[Saved entries]

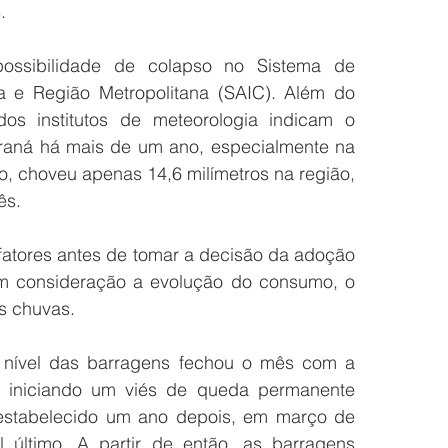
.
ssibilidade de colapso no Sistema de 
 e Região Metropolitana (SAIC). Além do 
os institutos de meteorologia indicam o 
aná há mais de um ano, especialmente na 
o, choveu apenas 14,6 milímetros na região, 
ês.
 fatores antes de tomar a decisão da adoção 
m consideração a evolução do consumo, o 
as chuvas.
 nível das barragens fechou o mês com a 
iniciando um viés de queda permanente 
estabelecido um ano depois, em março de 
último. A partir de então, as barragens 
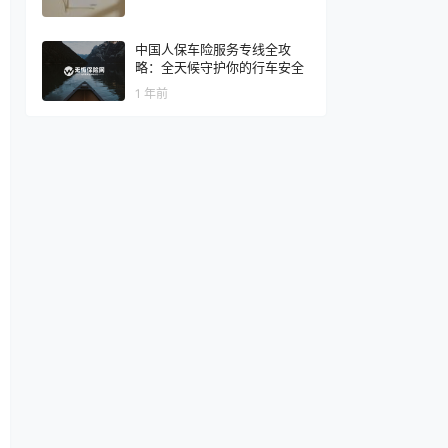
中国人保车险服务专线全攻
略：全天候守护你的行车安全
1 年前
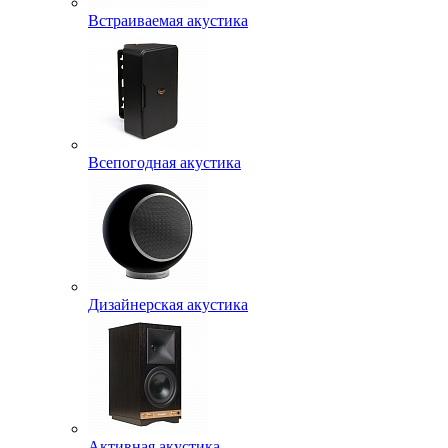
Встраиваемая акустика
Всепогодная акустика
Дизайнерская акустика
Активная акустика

* _WHAT IS NEEDED_
Give back, exactly as written, the stretch from the line with "e Região Metropolitana (SAIC). Além do" through the line with "nível das barragens fechou o mês com a", and no other lines from the records above.

* _RESPONSE FOR THIS EXERCISE_
 e Região Metropolitana (SAIC). Além do 
os institutos de meteorologia indicam o 
aná há mais de um ano, especialmente na 
o, choveu apenas 14,6 milímetros na região, 
ês.
 fatores antes de tomar a decisão da adoção 
m consideração a evolução do consumo, o 
as chuvas.
 nível das barragens fechou o mês com a 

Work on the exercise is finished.